> Task to carry out: Your response to the data below should hold nothing except the lines from the one containing "(Vijesti.ba)" down to the one containing "Biralus satellitius (Herbst, 1789)", reproduced exactly and without pictures.

> Extracted page text data:
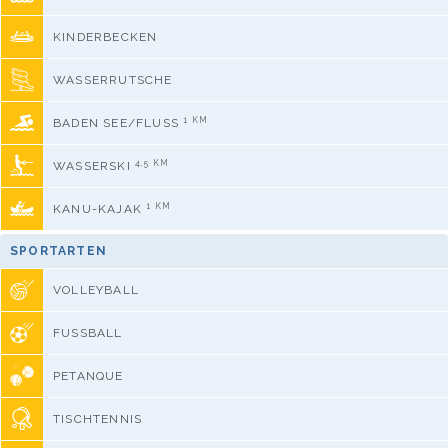
KINDERBECKEN
WASSERRUTSCHE
1 KM
BADEN SEE/FLUSS
4,5 KM
WASSERSKI
1 KM
KANU-KAJAK
SPORTARTEN
VOLLEYBALL
FUSSBALL
PETANQUE
TISCHTENNIS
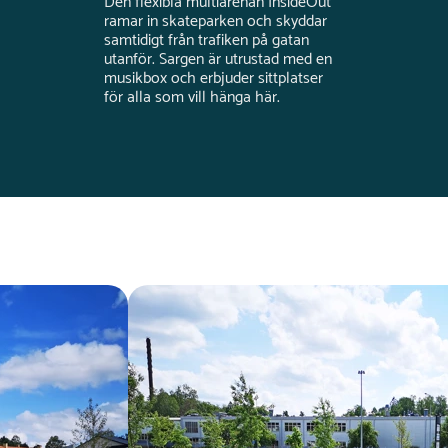
Den flexibla multiarenan InsideOut
ramar in skateparken och skyddar
samtidigt från trafiken på gatan
utanför. Sargen är utrustad med en
musikbox och erbjuder sittplatser
för alla som vill hänga här.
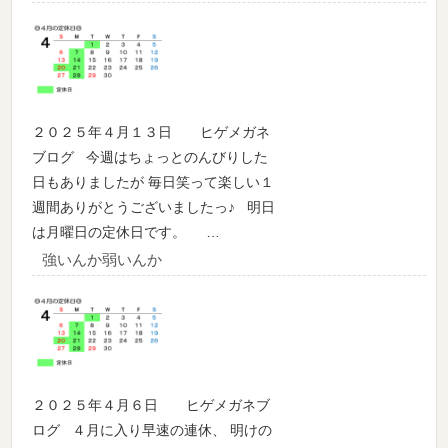
２０２５年４月１３日 ヒゲメガネ
ブログ 今週はちょっとのんびりした
日もありましたが 毎日笑って楽しい１
週間ありがとうございましたっ♪ 明日
は月曜日の定休日です。 …
強いんか弱いんか
２０２５年４月６日 ヒゲメガネブ
ログ ４月に入り早速の連休、 明けの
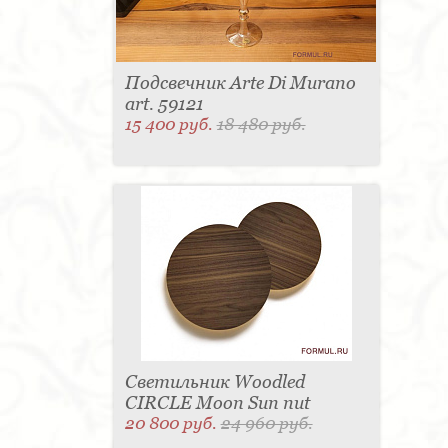
Подсвечник Arte Di Murano
art. 59121
15 400 руб.
18 480 руб.
Светильник Woodled
CIRCLE Moon Sun nut
20 800 руб.
24 960 руб.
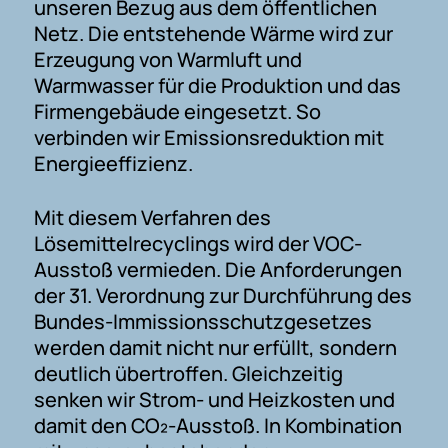
unseren Bezug aus dem öffentlichen
Netz. Die entstehende Wärme wird zur
Erzeugung von Warmluft und
Warmwasser für die Produktion und das
Firmengebäude eingesetzt. So
verbinden wir Emissionsreduktion mit
Energieeffizienz.
Mit diesem Verfahren des
Lösemittelrecyclings wird der VOC-
Ausstoß vermieden. Die Anforderungen
der 31. Verordnung zur Durchführung des
Bundes-Immissionsschutzgesetzes
werden damit nicht nur erfüllt, sondern
deutlich übertroffen. Gleichzeitig
senken wir Strom- und Heizkosten und
damit den CO₂-Ausstoß. In Kombination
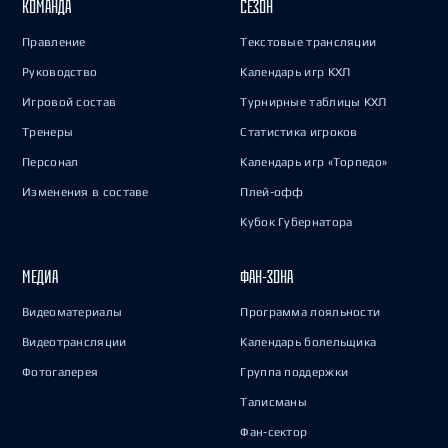
КОМАНДА
СЕЗОН
Правление
Текстовые трансляции
Руководство
Календарь игр КХЛ
Игровой состав
Турнирные таблицы КХЛ
Тренеры
Статистика игроков
Персонал
Календарь игр «Торпедо»
Изменения в составе
Плей-офф
Кубок Губернатора
МЕДИА
ФАН-ЗОНА
Видеоматериалы
Программа лояльности
Видеотрансляции
Календарь болельщика
Фотогалерея
Группа поддержки
Талисманы
Фан-сектор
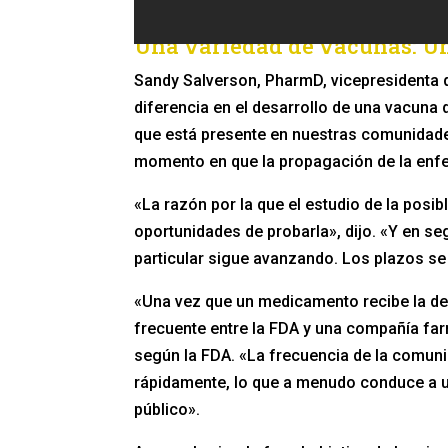
Una variedad de vacunas: Un
Sandy Salverson, PharmD, vicepresidenta 
diferencia en el desarrollo de una vacuna
que está presente en nuestras comunidade
momento en que la propagación de la enf
«La razón por la que el estudio de la pos
oportunidades de probarla», dijo. «Y en s
particular sigue avanzando. Los plazos se 
«Una vez que un medicamento recibe la de
frecuente entre la FDA y una compañía far
según la FDA. «La frecuencia de la comun
rápidamente, lo que a menudo conduce a 
público».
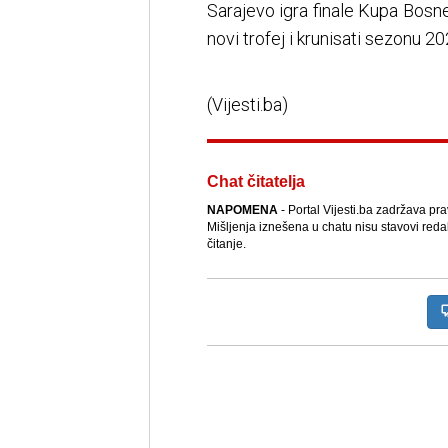
Sarajevo igra finale Kupa Bosne
novi trofej i krunisati sezonu
(Vijesti.ba)
Chat čitatelja
NAPOMENA
- Portal Vijesti.ba zadržava pr
Mišljenja iznešena u chatu nisu stavovi reda
čitanje.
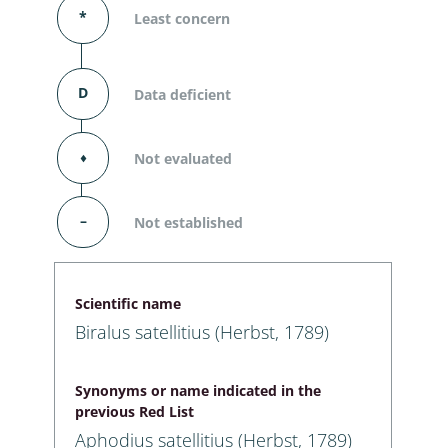
*
Least concern
D
Data deficient
⬧
Not evaluated
–
Not established
Scientific name
Biralus satellitius (Herbst, 1789)
Synonyms or name indicated in the
previous Red List
Aphodius satellitius (Herbst, 1789)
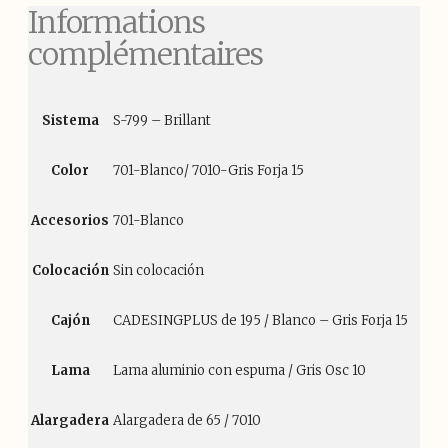
Informations
complémentaires
Sistema
S-799 – Brillant
Color
701-Blanco/ 7010-Gris Forja 15
Accesorios
701-Blanco
Colocación
Sin colocación
Cajón
CADESINGPLUS de 195 / Blanco – Gris Forja 15
Lama
Lama aluminio con espuma / Gris Osc 10
Alargadera
Alargadera de 65 / 7010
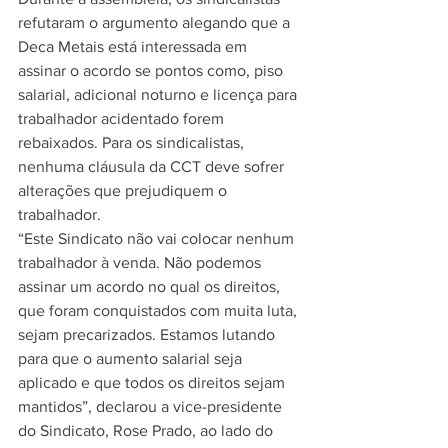
refutaram o argumento alegando que a 
Deca Metais está interessada em 
assinar o acordo se pontos como, piso 
salarial, adicional noturno e licença para 
trabalhador acidentado forem 
rebaixados. Para os sindicalistas, 
nenhuma cláusula da CCT deve sofrer 
alterações que prejudiquem o 
trabalhador. 
“Este Sindicato não vai colocar nenhum 
trabalhador à venda. Não podemos 
assinar um acordo no qual os direitos, 
que foram conquistados com muita luta, 
sejam precarizados. Estamos lutando 
para que o aumento salarial seja 
aplicado e que todos os direitos sejam 
mantidos”, declarou a vice-presidente 
do Sindicato, Rose Prado, ao lado do 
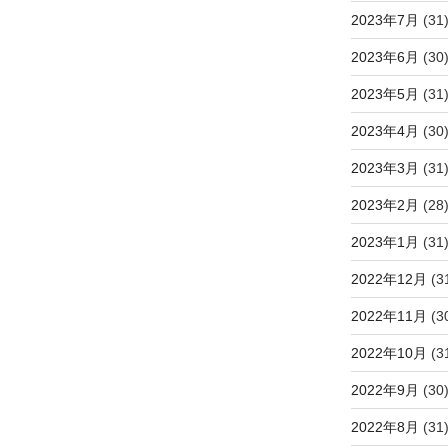
2023年7月
(31
2023年6月
(30
2023年5月
(31
2023年4月
(30
2023年3月
(31
2023年2月
(28
2023年1月
(31
2022年12月
(3
2022年11月
(3
2022年10月
(3
2022年9月
(30
2022年8月
(31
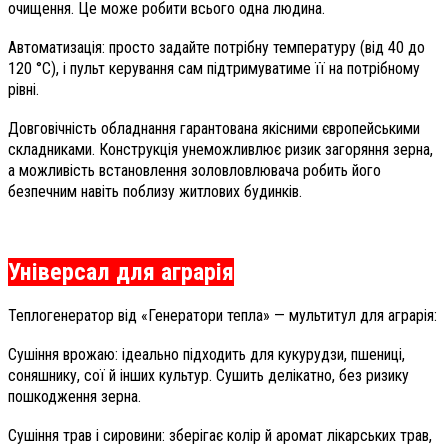
очищення. Це може робити всього одна людина.
Автоматизація: просто задайте потрібну температуру (від 40 до
120 °С), і пульт керування сам підтримуватиме її на потрібному
рівні.
Довговічність обладнання гарантована якісними європейськими
складниками. Конструкція унеможливлює ризик загоряння зерна,
а можливість встановлення золовловлювача робить його
безпечним навіть поблизу житлових будинків.
Універсал для аграрія
Теплогенератор від «Генератори тепла» — мультитул для
аграрія:
Сушіння врожаю: ідеально підходить для кукурудзи, пшениці,
соняшнику, сої й інших культур. Сушить делікатно, без ризику
пошкодження зерна.
Сушіння трав і сировини: зберігає колір й аромат лікарських трав,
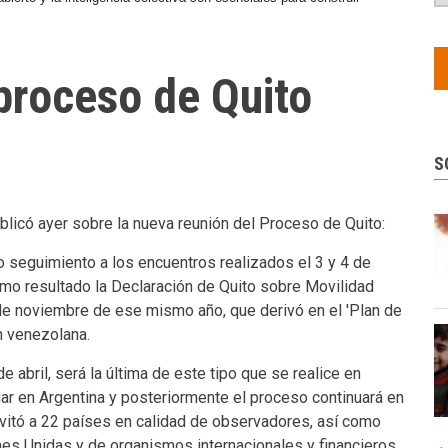
proceso de Quito
S
blicó ayer sobre la nueva reunión del Proceso de Quito:
o seguimiento a los encuentros realizados el 3 y 4 de
mo resultado la Declaración de Quito sobre Movilidad
 de noviembre de ese mismo año, que derivó en el 'Plan de
ón venezolana.
de abril, será la última de este tipo que se realice en
ugar en Argentina y posteriormente el proceso continuará en
nvitó a 22 países en calidad de observadores, así como
s Unidas y de organismos internacionales y financieros.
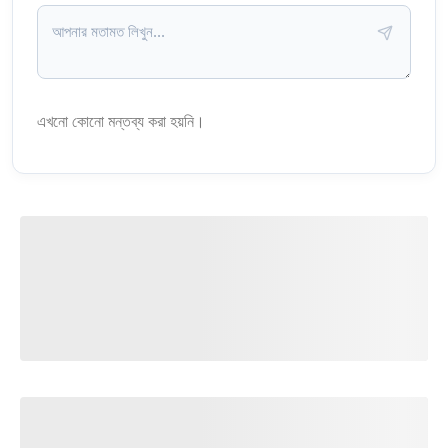
এখনো কোনো মন্তব্য করা হয়নি।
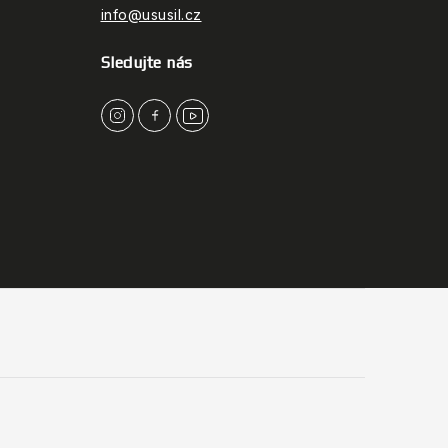
info@ususil.cz
Sledujte nás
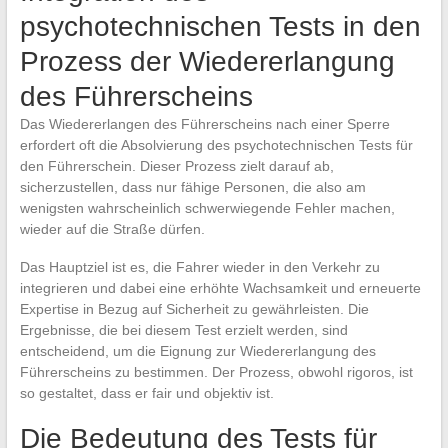
psychotechnischen Tests in den
Prozess der Wiedererlangung
des Führerscheins
Das Wiedererlangen des Führerscheins nach einer Sperre
erfordert oft die Absolvierung des psychotechnischen Tests für
den Führerschein. Dieser Prozess zielt darauf ab,
sicherzustellen, dass nur fähige Personen, die also am
wenigsten wahrscheinlich schwerwiegende Fehler machen,
wieder auf die Straße dürfen.
Das Hauptziel ist es, die Fahrer wieder in den Verkehr zu
integrieren und dabei eine erhöhte Wachsamkeit und erneuerte
Expertise in Bezug auf Sicherheit zu gewährleisten. Die
Ergebnisse, die bei diesem Test erzielt werden, sind
entscheidend, um die Eignung zur Wiedererlangung des
Führerscheins zu bestimmen. Der Prozess, obwohl rigoros, ist
so gestaltet, dass er fair und objektiv ist.
Die Bedeutung des Tests für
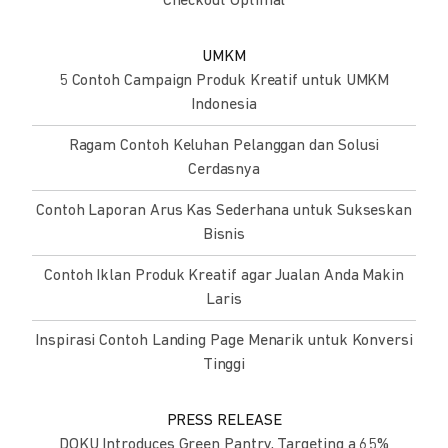
Checkout Optimal
UMKM
5 Contoh Campaign Produk Kreatif untuk UMKM
Indonesia
Ragam Contoh Keluhan Pelanggan dan Solusi
Cerdasnya
Contoh Laporan Arus Kas Sederhana untuk Sukseskan
Bisnis
Contoh Iklan Produk Kreatif agar Jualan Anda Makin
Laris
Inspirasi Contoh Landing Page Menarik untuk Konversi
Tinggi
PRESS RELEASE
DOKU Introduces Green Pantry, Targeting a 65%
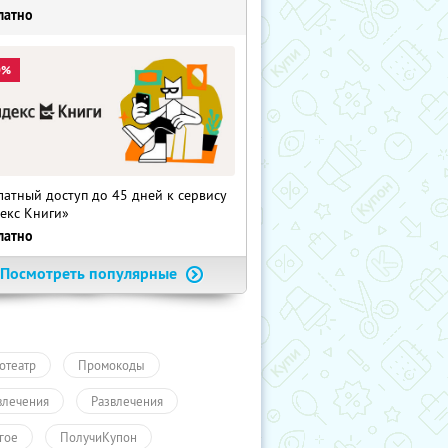
латно
0%
латный доступ до 45 дней к сервису
екс Книги»
латно
Посмотреть популярные
отеатр
Промокоды
влечения
Развлечения
гое
ПолучиКупон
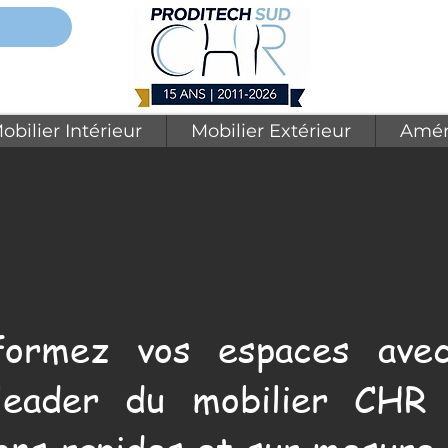
obilier Intérieur
Mobilier Extérieur
Amén
formez vos espaces avec
leader du mobilier CHR 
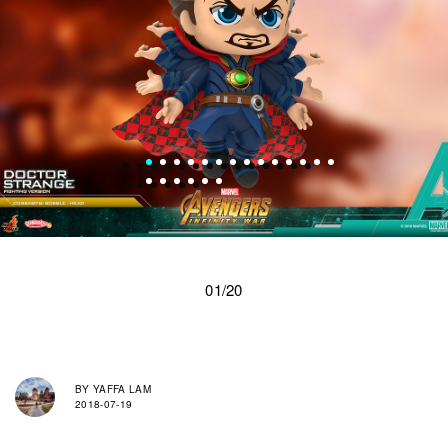
01/20
BY
YAFFA LAM
2018-07-19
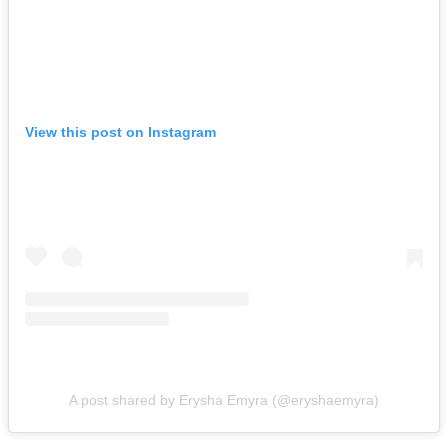
View this post on Instagram
A post shared by Erysha Emyra (@eryshaemyra)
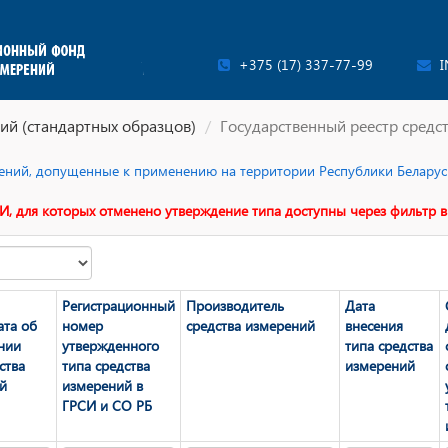
+375 (17) 337-77-99
I
ий (стандартных образцов)
Государственный реестр средс
ерений, допущенные к применению на территории Республики Беларусь
И, для которых отменено утверждение типа доступны через фильтр в
Регистрационный
Производитель
Дата
ата об
номер
средства измерений
внесения
нии
утвержденного
типа средства
ства
типа средства
измерений
й
измерений в
ГРСИ и СО РБ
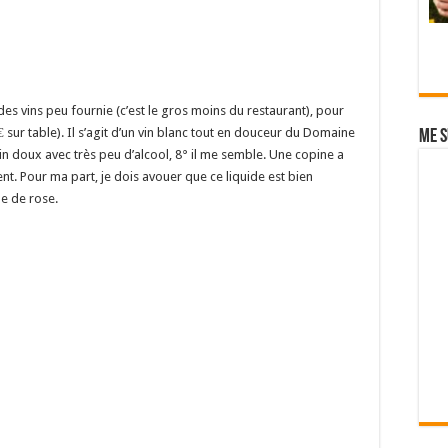
des vins peu fournie (c’est le gros moins du restaurant), pour
 sur table). Il s’agit d’un vin blanc tout en douceur du Domaine
Me s
in doux avec très peu d’alcool, 8° il me semble. Une copine a
ent. Pour ma part, je dois avouer que ce liquide est bien
e de rose.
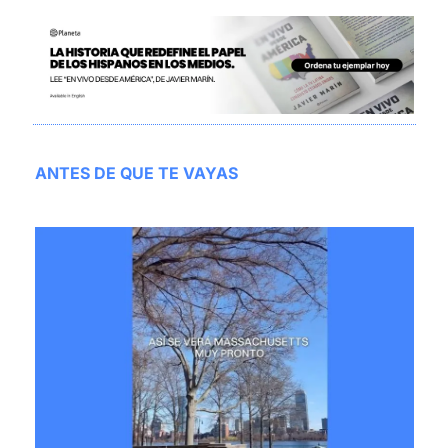
ANTES DE QUE TE VAYAS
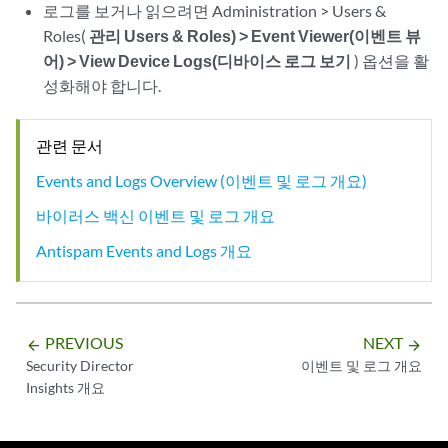
로그를 보거나 읽으려면 Administration > Users &
Roles(
관리 Users & Roles) > Event Viewer(이벤트 뷰
어) > View Device Logs(디바이스 로그 보기
) 옵션을 활
성화해야 합니다.
관련 문서
Events and Logs Overview (이벤트 및 로그 개요)
바이러스 백신 이벤트 및 로그 개요
Antispam Events and Logs 개요
PREVIOUS
NEXT
arrow_backward
arrow_forward
Security Director
이벤트 및 로그 개요
Insights 개요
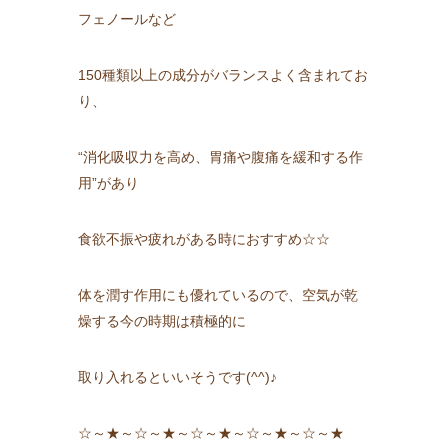
フェノールなど
150種類以上の成分がバランスよく含まれてお
り、
“消化吸収力を高め、胃痛や腹痛を緩和する作
用”があり
食欲不振や疲れがある時におすすめ☆☆
体を潤す作用にも優れているので、空気が乾
燥する今の時期は積極的に
取り入れるといいそうです(^^)♪
☆～★～☆～★～☆～★～☆～★～☆～★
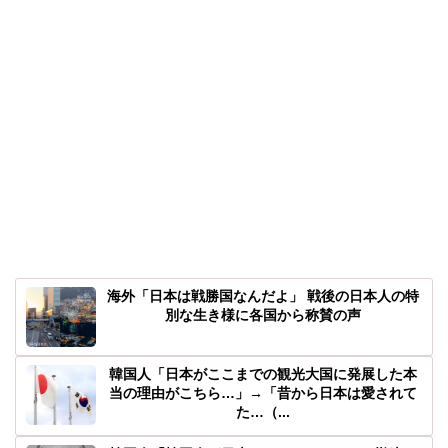
海外「日本は戦勝国なんだよ」 戦後の日本人の特
別な生き様に各国から称賛の声
韓国人「日本がここまでの観光大国に発展した本
当の理由がこちら…」→「昔から日本は愛されて
た…（...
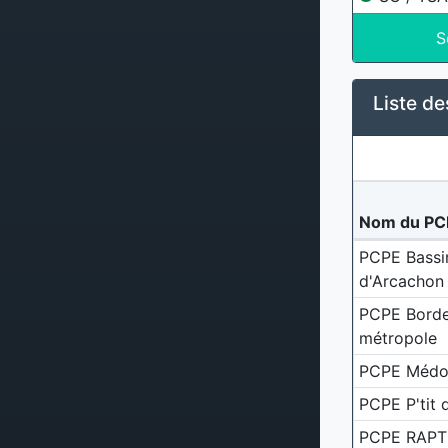
S
Liste de
Nom du PC
PCPE Bassi
d'Arcachon
PCPE Bord
métropole
PCPE Médo
PCPE P'tit
PCPE RAPT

> Solution:
(Vijesti.ba)
Chat čitatelja
NAPOMENA
- Portal Vijesti.ba zadržava pr
Mišljenja iznešena u chatu nisu stavovi reda
čitanje.
*
Least concern
D
Data deficient
⬧
Not evaluated
–
Not established
Scientific name
Biralus satellitius (Herbst, 1789)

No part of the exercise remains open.